Les J.O, fagotées à l’emporte-pièce, bouturent à l’envie, sèment et plantent avec rigueur et arrachent le chiendent et le chardon avec succès. Ramasser une pelle ne leur fait pas peur et de labeur et en sueur, elles quitteront les jardins, écarlates de plaisir.
Les J.B, gantées de préférence et un rien précieuses, aiment tailler et sculpter. Ni le lonicera, ni le taxus ne leur résisteront et à forcer sur le charme, elles se portent à merveille et peuvent se reposer sur leurs lauriers. Elles ont rarement la poisse, les conifères n’étant pas leurs arbres de prédilection.
Les J.O, jeunes pousses ou vieilles branches aiment à jardiner pour améliorer leur propre jardin ou le lopin loué à la commune. Dans leur pré carré, les mauvaises herbes s’arrachent sans complexe et avec ou sans oseille, leur jardin sera une merveille de bon sens. Elles font face aux attaques des cochenilles et des pucerons en montant la garde avec courage et patience, vertus indispensables à toute jardinière.
Les J.B, souvent de vieille souche, se soucient du bien-être de la terre. Elles se considèrent comme les pionnières du “tout bio” et de la permaculture. Elles aiment jardiner en fonction des lunaisons et ainsi garder le teint frais comme une rose.
Leur jardin sera spectaculaire et ne demandera qu’à être admiré, photographié et visité par le plus grand nombre. Le soir venu, à l’arrosage, leur jardin embaume de chèvrefeuille et de jasmin.
Les J.O, pour se défendre de l’ivraie et autre brimade, ne sortent qu’un sécateur à la main ; question de se venger mais pour le bien de la plante, comme de bien entendu.
Les J.B, bénissent la terre, et fidèles ou pas à leur obédience, le buis reste leur credo. Tout à leur dévotion, nous leur devons les plus belles broderies anciennes et modernes. . Elles s’agenouillent avec respect devant l’alchémille, dont le calice, aux aurores, recueille des perles d’eau bénite.
Qu’il vente ou qu’il pleuve, la J.O sera dehors. Bottée et crottée, le teint rubicond et la tignasse détrempée, elle maniera la pelle et la binette avec une “ardeur d’avance. ”

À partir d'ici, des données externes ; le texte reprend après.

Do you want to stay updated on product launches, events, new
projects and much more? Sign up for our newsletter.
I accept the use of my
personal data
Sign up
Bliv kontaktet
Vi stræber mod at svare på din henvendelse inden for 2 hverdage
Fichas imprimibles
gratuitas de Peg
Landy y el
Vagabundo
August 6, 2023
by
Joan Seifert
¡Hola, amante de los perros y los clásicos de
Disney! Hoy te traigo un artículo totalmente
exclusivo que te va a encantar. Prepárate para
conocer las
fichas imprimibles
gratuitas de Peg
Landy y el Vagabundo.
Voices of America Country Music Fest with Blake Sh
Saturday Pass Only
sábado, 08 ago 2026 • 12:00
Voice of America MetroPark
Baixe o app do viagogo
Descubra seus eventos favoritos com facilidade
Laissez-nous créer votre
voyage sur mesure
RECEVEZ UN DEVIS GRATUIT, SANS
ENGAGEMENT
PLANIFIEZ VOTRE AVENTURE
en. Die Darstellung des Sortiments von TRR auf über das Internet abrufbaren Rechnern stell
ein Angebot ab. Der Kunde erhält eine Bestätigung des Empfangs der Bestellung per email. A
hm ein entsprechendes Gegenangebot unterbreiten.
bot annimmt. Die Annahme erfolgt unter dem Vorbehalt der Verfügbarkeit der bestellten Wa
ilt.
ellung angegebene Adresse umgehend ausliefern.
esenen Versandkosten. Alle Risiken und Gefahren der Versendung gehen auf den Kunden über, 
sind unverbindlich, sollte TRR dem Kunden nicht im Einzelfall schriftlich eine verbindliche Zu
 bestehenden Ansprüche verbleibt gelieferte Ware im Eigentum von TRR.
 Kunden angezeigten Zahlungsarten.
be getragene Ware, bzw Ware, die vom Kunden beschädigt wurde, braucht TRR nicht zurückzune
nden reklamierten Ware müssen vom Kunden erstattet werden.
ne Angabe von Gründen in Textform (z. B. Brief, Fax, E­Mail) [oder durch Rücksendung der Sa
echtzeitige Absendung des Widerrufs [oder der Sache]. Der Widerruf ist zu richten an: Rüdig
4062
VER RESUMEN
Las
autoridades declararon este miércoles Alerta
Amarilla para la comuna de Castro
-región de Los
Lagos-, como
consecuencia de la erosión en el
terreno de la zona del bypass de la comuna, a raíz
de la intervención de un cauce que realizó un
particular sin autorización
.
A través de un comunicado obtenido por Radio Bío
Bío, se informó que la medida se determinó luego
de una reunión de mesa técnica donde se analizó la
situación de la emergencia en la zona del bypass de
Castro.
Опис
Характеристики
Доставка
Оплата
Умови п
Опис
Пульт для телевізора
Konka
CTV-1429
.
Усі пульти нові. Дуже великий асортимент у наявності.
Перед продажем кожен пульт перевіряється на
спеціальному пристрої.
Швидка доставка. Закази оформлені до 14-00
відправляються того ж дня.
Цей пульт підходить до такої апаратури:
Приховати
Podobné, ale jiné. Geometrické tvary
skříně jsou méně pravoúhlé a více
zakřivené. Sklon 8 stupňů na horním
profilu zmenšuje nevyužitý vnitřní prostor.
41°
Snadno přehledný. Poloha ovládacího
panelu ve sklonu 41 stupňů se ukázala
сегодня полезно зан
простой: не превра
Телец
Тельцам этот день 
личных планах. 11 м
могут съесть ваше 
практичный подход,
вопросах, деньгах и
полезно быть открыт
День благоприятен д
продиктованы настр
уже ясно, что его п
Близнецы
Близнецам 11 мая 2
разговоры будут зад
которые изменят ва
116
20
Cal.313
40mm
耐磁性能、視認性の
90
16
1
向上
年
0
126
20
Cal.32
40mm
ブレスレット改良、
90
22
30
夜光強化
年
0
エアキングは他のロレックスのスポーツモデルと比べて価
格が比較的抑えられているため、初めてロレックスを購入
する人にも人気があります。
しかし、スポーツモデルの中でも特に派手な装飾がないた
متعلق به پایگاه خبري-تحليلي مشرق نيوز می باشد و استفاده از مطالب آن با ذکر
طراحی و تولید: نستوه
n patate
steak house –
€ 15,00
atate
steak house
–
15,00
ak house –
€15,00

Par temps mitigé, la J.B préférera se réfugier dans la serre ou mieux encore à l’orangerie. Rien de tel qu’un thé fruité maison pour se convaincre qu’une sortie par ce temps est pure folie. Mieux vaut prendre soin de sa binette et laisser à d’autres le soin de la manier.
J.O et J.B à force de se croiser et de se côtoyer finissent par s’entendre. Elles s’accordent à reconnaître que bien peu les différencie. Elles nourrissent toutes à l’égard de cette nature, de cette terre une admiration quotidienne et y découvrent une vérité qu’elles partagent avec gourmandise.